DATA IN THIS EXERCISE:
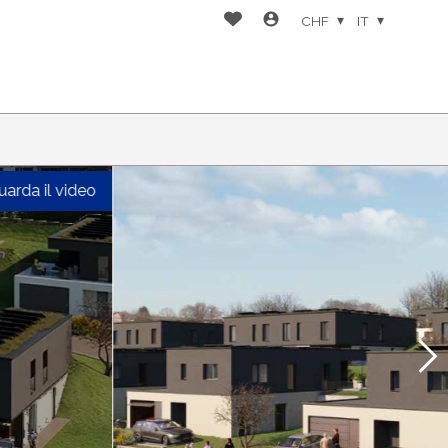
CHF
IT
uarda il video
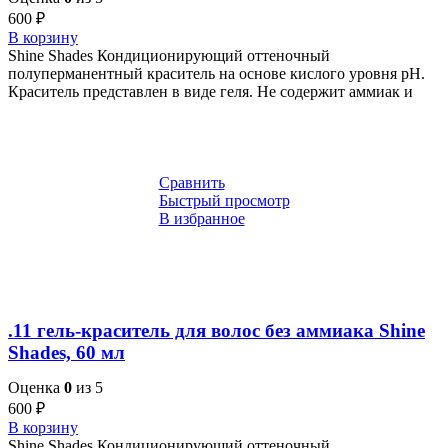
600
₽
В корзину
Shine Shades Кондиционирующий оттеночный
полуперманентный краситель на основе кислого уровня pH.
Краситель представлен в виде геля. Не содержит аммиак и
Сравнить
Быстрый просмотр
В избранное
.11 гель-краситель для волос без аммиака Shine
Shades, 60 мл
Оценка
0
из 5
600
₽
В корзину
Shine Shades Кондиционирующий оттеночный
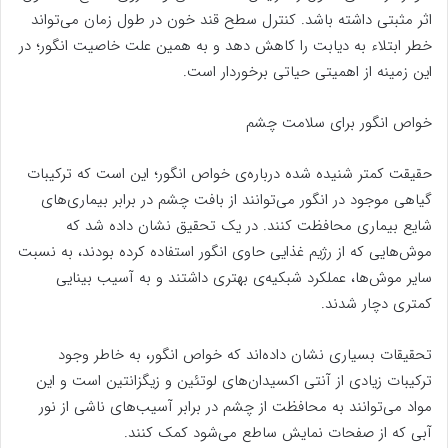
اثر مثبتی داشته باشد. کنترل سطح قند خون در طول زمان می‌تواند
خطر ابتلاء به دیابت را کاهش دهد و به همین علت خاصیت انگور؛ در
این زمینه از اهمیتی حیاتی برخوردار است.
خواص انگور برای سلامت چشم
حقیقت کمتر شنیده شده درباره‌ی خواص انگور؛ این است که ترکیبات
گیاهی موجود در انگور می‌توانند از بافت چشم در برابر بیماری‌های
شایع بیماری محافظت کنند. در یک تحقیق نشان داده شد که
موش‌هایی که از رژیم غذایی حاوی انگور استفاده کرده بودند، به نسبت
سایر موش‌ها، عملکرد شبکیه‌ی بهتری داشتند و به آسیب بینایی
کمتری دچار شدند.
تحقیقات بسیاری نشان داده‌اند که خواص انگور، به خاطر وجود
ترکیبات زیادی از آنتی اکسیدان‌های لوتئین و زیگزانتین است و این
مواد می‌توانند به محافظت از چشم در برابر آسیب‌های ناشی از نور
آبی که از صفحات نمایش ساطع می‌شود کمک کنند.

EXERCISE:
Write the records above out again exactly, with no pictures in your copy.

SOLUTION:
CHF
IT
uarda il video
600
₽
В корзину
Shine Shades Кондиционирующий оттеночный
полуперманентный краситель на основе кислого уровня pH.
Краситель представлен в виде геля. Не содержит аммиак и
Сравнить
Быстрый просмотр
В избранное
.11 гель-краситель для волос без аммиака Shine
Shades, 60 мл
Оценка
0
из 5
600
₽
В корзину
Shine Shades Кондиционирующий оттеночный
اثر مثبتی داشته باشد. کنترل سطح قند خون در طول زمان می‌تواند
خطر ابتلاء به دیابت را کاهش دهد و به همین علت خاصیت انگور؛ در
این زمینه از اهمیتی حیاتی برخوردار است.
خواص انگور برای سلامت چشم
حقیقت کمتر شنیده شده درباره‌ی خواص انگور؛ این است که ترکیبات
گیاهی موجود در انگور می‌توانند از بافت چشم در برابر بیماری‌های
شایع بیماری محافظت کنند. در یک تحقیق نشان داده شد که
موش‌هایی که از رژیم غذایی حاوی انگور استفاده کرده بودند، به نسبت
سایر موش‌ها، عملکرد شبکیه‌ی بهتری داشتند و به آسیب بینایی
کمتری دچار شدند.
تحقیقات بسیاری نشان داده‌اند که خواص انگور، به خاطر وجود
ترکیبات زیادی از آنتی اکسیدان‌های لوتئین و زیگزانتین است و این
مواد می‌توانند به محافظت از چشم در برابر آسیب‌های ناشی از نور
آبی که از صفحات نمایش ساطع می‌شود کمک کنند.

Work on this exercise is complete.